→ Exercise prompt: Only some lines are wanted. Transcribe, exactly, the lines below from the line with "Η Σχέση μας με τον Θεό." up to and including the line with "Χαράς, ότι και να".

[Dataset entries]
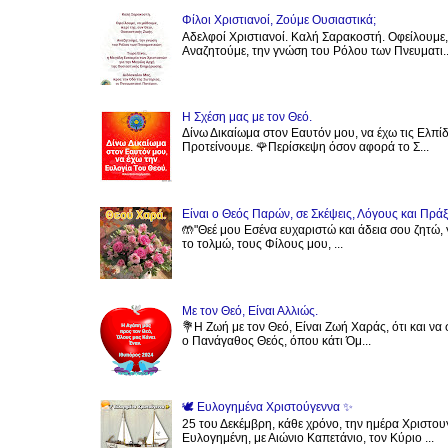
Φίλοι Χριστιανοί, Ζούμε Ουσιαστικά;
Αδελφοί Χριστιανοί. Καλή Σαρακοστή. Οφείλουμε,
Αναζητούμε, την γνώση του Ρόλου των Πνευματι..
Η Σχέση μας με τον Θεό.
Δίνω Δικαίωμα στον Εαυτόν μου, να έχω τις Ελπίδ
Προτείνουμε. 🌹Περίσκεψη όσον αφορά το Σ...
Είναι ο Θεός Παρών, σε Σκέψεις, Λόγους και Πράξ
🤲"Θεέ μου Εσένα ευχαριστώ και άδεια σου ζητώ, 
το τολμώ, τους Φίλους μου, ...
Με τον Θεό, Είναι Αλλιώς.
💐Η Ζωή με τον Θεό, Είναι Ζωή Χαράς, ότι και να 
ο Πανάγαθος Θεός, όπου κάτι Όμ...
🕊 Ευλογημένα Χριστούγεννα ✨️
25 του Δεκέμβρη, κάθε χρόνο, την ημέρα Χριστου
Ευλογημένη, με Αιώνιο Καπετάνιο, τον Κύριο ...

→ Answer section:
Η Σχέση μας με τον Θεό.
Δίνω Δικαίωμα στον Εαυτόν μου, να έχω τις Ελπίδ
Προτείνουμε. 🌹Περίσκεψη όσον αφορά το Σ...
Είναι ο Θεός Παρών, σε Σκέψεις, Λόγους και Πράξ
🤲"Θεέ μου Εσένα ευχαριστώ και άδεια σου ζητώ, 
το τολμώ, τους Φίλους μου, ...
Με τον Θεό, Είναι Αλλιώς.
💐Η Ζωή με τον Θεό, Είναι Ζωή Χαράς, ότι και να 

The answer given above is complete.